* _WHAT NEEDS TO BE DONE_
Which lines in the records below hold the word "に属する魔法攻撃のダメージ上限"? Copy each of them.

┏━━

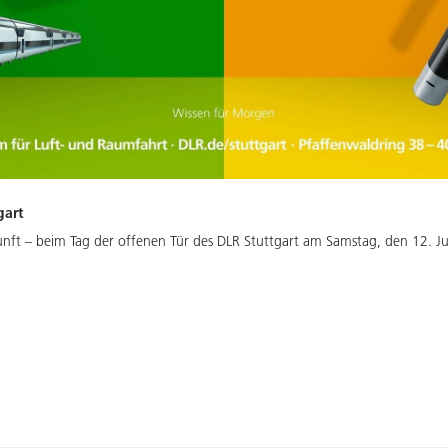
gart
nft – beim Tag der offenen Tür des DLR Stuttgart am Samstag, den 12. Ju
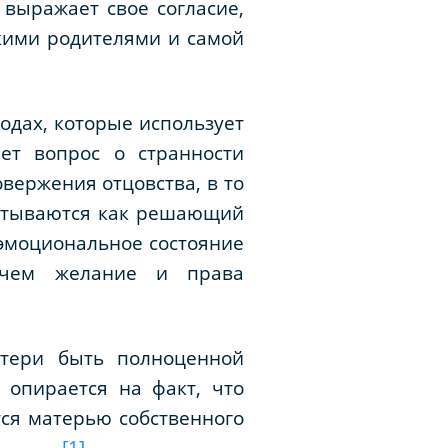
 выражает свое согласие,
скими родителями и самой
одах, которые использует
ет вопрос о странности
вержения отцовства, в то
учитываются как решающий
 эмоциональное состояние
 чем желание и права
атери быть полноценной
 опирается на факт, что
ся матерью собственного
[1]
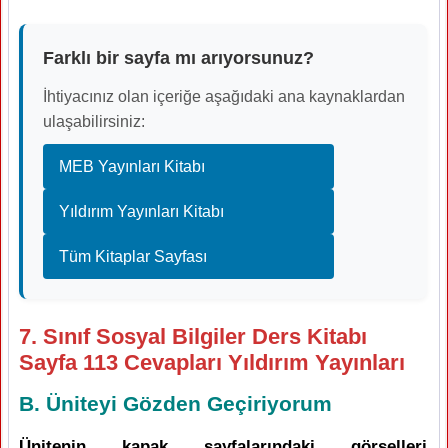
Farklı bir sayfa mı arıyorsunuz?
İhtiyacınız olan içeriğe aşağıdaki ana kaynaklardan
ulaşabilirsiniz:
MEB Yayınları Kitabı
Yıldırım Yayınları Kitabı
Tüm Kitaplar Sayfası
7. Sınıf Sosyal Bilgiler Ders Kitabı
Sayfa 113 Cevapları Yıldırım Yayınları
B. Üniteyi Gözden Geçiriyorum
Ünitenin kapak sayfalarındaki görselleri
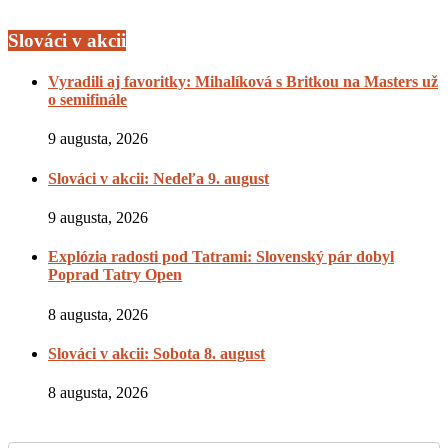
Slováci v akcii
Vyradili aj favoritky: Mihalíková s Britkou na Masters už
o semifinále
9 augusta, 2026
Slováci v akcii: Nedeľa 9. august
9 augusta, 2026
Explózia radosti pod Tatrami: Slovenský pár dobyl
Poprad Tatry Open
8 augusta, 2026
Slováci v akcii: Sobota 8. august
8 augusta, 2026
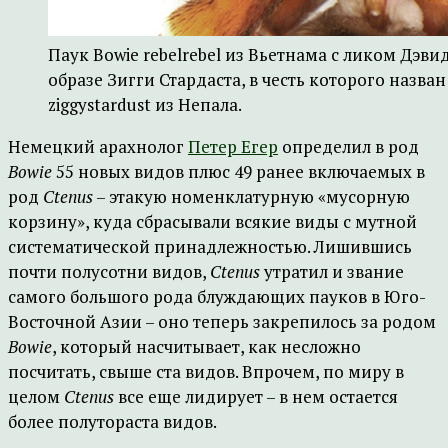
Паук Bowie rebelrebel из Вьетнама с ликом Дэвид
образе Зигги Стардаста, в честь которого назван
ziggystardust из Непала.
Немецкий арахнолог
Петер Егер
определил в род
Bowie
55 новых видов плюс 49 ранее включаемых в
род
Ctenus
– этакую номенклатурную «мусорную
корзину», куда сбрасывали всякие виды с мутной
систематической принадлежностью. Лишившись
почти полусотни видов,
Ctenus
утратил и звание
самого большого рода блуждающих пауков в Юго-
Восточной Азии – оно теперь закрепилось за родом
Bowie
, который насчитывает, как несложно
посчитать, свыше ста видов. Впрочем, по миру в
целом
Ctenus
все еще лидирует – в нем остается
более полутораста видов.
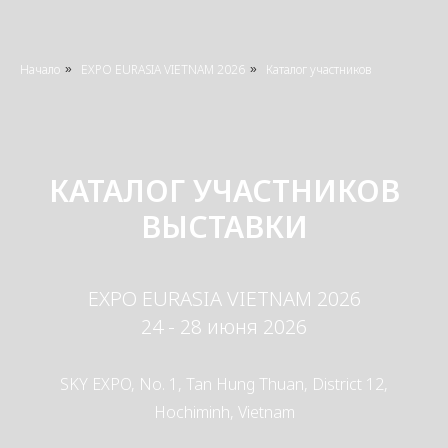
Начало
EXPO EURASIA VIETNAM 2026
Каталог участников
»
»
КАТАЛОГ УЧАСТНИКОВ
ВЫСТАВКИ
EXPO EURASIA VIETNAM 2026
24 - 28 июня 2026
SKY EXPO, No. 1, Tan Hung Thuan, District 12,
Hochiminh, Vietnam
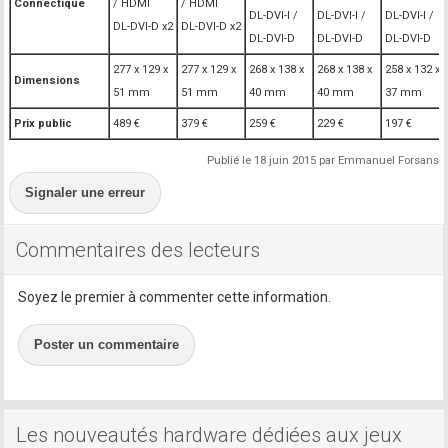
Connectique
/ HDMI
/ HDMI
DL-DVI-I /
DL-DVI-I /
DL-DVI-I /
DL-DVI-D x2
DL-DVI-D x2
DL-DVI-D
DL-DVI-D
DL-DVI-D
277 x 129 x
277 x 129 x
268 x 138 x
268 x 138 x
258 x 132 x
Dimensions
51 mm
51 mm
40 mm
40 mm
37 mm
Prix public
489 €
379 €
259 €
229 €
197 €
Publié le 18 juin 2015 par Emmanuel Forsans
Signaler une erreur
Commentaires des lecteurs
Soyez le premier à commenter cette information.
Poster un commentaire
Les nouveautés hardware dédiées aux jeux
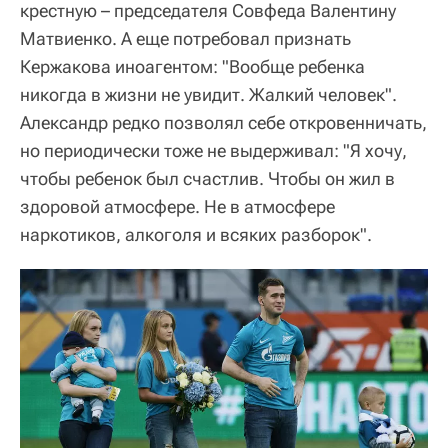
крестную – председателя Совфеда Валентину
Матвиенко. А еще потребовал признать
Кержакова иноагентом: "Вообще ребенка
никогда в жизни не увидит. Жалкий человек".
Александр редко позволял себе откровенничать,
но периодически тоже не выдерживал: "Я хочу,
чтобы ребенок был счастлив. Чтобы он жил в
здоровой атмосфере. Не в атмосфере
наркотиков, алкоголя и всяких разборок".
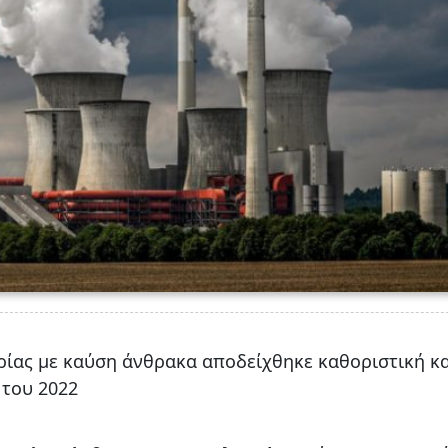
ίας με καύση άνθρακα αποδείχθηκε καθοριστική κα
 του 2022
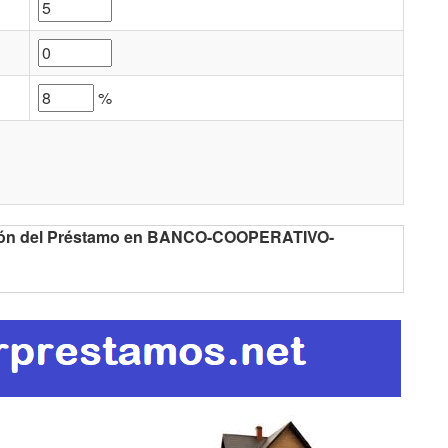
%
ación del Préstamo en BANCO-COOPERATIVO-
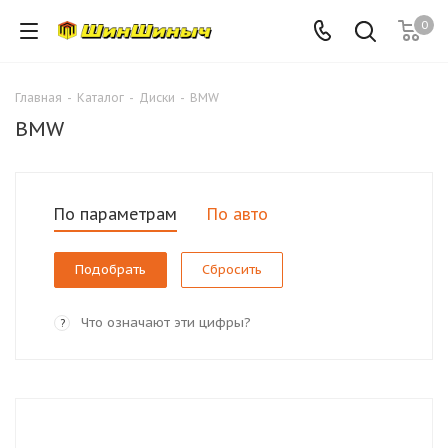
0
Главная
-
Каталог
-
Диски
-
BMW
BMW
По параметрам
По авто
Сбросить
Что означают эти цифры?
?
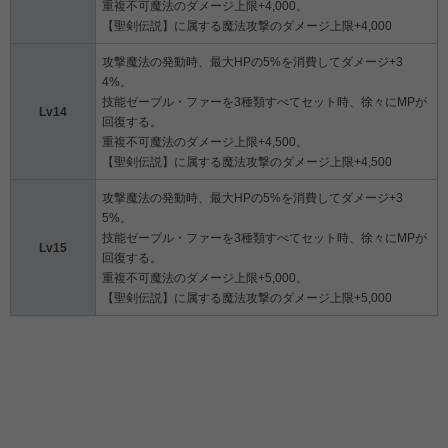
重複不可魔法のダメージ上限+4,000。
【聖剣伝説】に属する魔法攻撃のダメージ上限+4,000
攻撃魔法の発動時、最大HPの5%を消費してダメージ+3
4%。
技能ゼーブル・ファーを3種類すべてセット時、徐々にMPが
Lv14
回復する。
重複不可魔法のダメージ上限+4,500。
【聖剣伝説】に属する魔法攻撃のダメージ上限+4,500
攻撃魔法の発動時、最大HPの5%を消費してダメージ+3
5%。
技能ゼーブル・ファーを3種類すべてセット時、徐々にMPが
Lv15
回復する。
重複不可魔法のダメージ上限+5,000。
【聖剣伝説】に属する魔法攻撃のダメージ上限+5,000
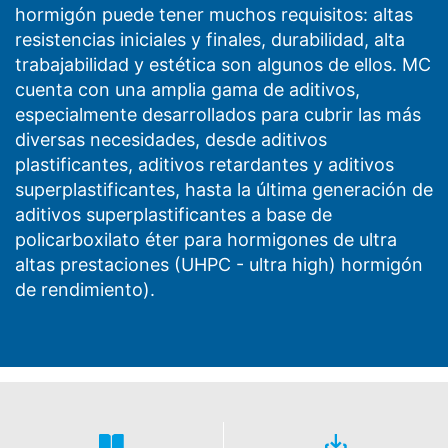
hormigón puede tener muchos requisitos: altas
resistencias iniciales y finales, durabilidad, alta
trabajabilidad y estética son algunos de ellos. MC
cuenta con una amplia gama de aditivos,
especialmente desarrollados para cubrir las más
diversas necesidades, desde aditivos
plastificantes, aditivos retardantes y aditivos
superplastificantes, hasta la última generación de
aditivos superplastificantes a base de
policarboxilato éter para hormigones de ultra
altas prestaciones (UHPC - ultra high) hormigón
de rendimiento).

┗━━

* _OUTPUT FOR THIS EXERCISE_
【聖剣伝説】に属する魔法攻撃のダメージ上限+4,000
【聖剣伝説】に属する魔法攻撃のダメージ上限+4,500
【聖剣伝説】に属する魔法攻撃のダメージ上限+5,000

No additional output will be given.